■ **WHAT YOU WILL DO**
Write out, word for word, the part of the listing below that opens with the line containing "28η/2019 συνεδρίαση της" and closes with the line containing "Κοινοποίηση", keeping both of those lines and adding no others.

·····

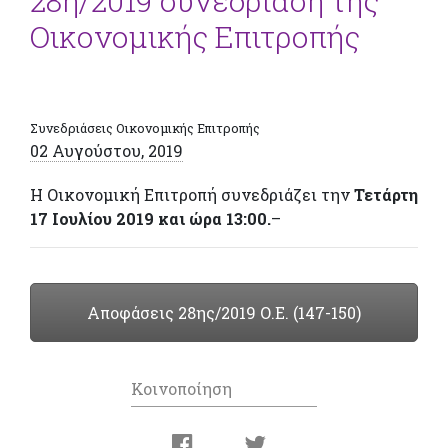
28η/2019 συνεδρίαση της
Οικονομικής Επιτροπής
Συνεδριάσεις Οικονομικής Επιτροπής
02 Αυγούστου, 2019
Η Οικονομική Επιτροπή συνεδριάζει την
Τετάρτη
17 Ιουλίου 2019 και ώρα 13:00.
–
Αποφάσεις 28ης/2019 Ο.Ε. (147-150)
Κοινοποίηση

·····

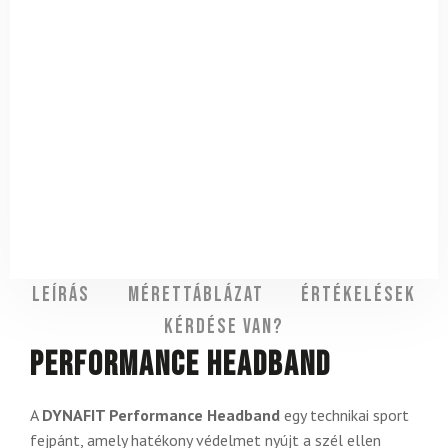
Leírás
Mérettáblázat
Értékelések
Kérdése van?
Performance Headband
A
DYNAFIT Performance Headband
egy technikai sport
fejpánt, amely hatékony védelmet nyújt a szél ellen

·····

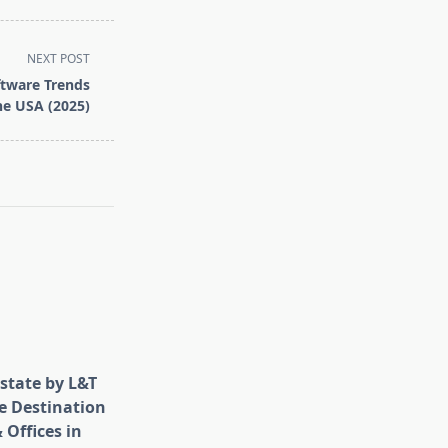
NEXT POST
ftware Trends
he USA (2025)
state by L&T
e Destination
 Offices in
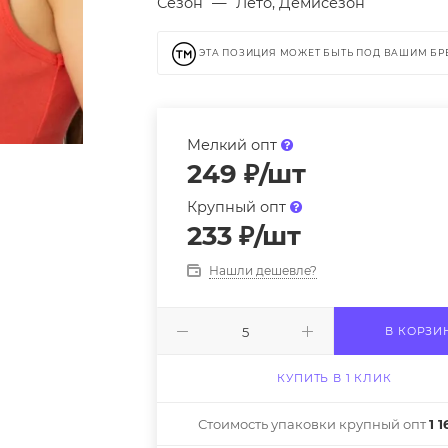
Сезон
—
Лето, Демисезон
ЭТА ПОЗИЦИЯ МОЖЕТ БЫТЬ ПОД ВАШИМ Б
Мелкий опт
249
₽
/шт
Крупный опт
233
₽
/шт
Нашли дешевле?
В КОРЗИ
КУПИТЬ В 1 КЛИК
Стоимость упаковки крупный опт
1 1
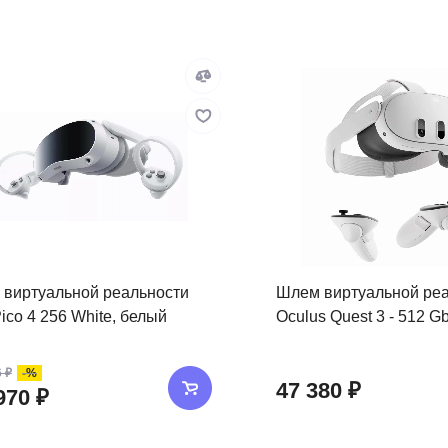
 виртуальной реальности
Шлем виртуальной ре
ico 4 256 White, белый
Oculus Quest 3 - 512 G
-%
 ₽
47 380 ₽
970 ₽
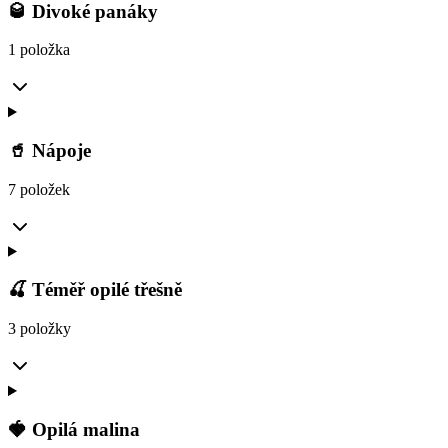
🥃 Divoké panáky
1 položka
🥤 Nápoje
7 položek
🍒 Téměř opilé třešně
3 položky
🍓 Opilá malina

·····

■ **WORKED SOLUTION**
28η/2019 συνεδρίαση της
Οικονομικής Επιτροπής
Συνεδριάσεις Οικονομικής Επιτροπής
02 Αυγούστου, 2019
Η Οικονομική Επιτροπή συνεδριάζει την
Τετάρτη
17 Ιουλίου 2019 και ώρα 13:00.
–
Αποφάσεις 28ης/2019 Ο.Ε. (147-150)
Κοινοποίηση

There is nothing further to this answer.